While both lists still have items:
- Get front of wishlist
- Get 1st idle node that fit wishlist item
- Pop wishlist node & idle node

If idle node list is empty & wishlist isn't:
- Take 1st item in wishlist & boot cheapest node
- Schedule new run of algorithm

If wishlist is empty & idle node list isn't:
- Shut down most expensive idle node
- Schedule new run of algorithm

Notes:

- To schedule a smaller job on a bigger node immediately (instead of waiting for
smaller node to boot up) return multiple acceptable sizes in wishlist.

- If we want to run jobs on exactly the cheapest node size, then return exactly
one node size for each item in the wishlist; this won't assign wishlist items
to bigger nodes and instead will boot more nodes of the desired size. Once
idle list fufills wishlist, will start shutting down larger nodes that are
unused.

Brett, does this make sense?

#8 Updated by Brett Smith almost 4 years ago

Peter Amstutz wrote:

While both lists still have items:
- Get front of wishlist
- Get 1st idle node that fit wishlist item
- Pop wishlist node & idle node

Just a heads up: list.pop(0) is shockingly expensive in Python. You'll either want to sort most-to-least expensive so you can just do list.pop() (cheap), or use collections.deque.

If idle node list is empty & wishlist isn't:
- Take 1st item in wishlist & boot cheapest node
- Schedule new run of algorithm

For what it's worth, the current code does its "compare the wishlist vs. current nodes state, boot node if needed" logic each time it gets an updated wishlist. Since that happens regularly, it converges on the desired state pretty quickly, without acting overly fast. I believe you could follow that same basic strategy, rather than having separate scheduling.

If wishlist is empty & idle node list isn't:
- Shut down most expensive idle node
- Schedule new run of algorithm

This doesn't take cloud node billing cycles into account. We only make shutdown decisions when the node reports that it's eligible for shutdown (which considers both idleness and the billing cycle), and I think we should continue to follow that. You may need to store the manipulated wishlist+node list, and then use that information to decide whether or not to go ahead with a shutdown when a ComputeNodeMonitorActor sends the daemon node_can_shutdown.

Notes:

- To schedule a smaller job on a bigger node immediately (instead of waiting for
smaller node to boot up) return multiple acceptable sizes in wishlist.

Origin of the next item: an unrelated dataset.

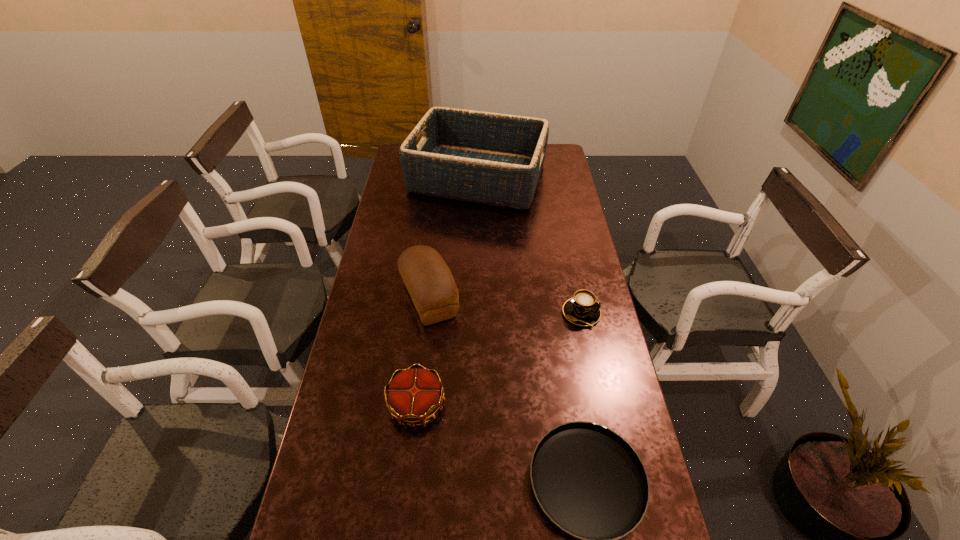 Where is `blank space that satisfies the following two spatial constraints: 1. on the back side of the crown; 2. on the left side of the fourth shortest object`? This screenshot has height=540, width=960. blank space that satisfies the following two spatial constraints: 1. on the back side of the crown; 2. on the left side of the fourth shortest object is located at coordinates (428, 299).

You know that, fundamentally, the dispatch decision is not Node Manager's, but crunch-dispatch's. If idle nodes are available that satisfy the job, crunch-dispatch will use them, no matter what. Node Manager only has this level of control when there are N large nodes up, and a job needs M > N smaller nodes to run. Node Manager then has to decide whether to shut down the larger nodes (assuming that makes sense in the billing cycle), and boot M small nodes, or just leave the large nodes up and boot M - N small nodes.

That decision is fundamentally one of cost optimization that different administrators will decide differently. It's also one where the outcomes change as other components (crunch-dispatch, Crunch v2) change.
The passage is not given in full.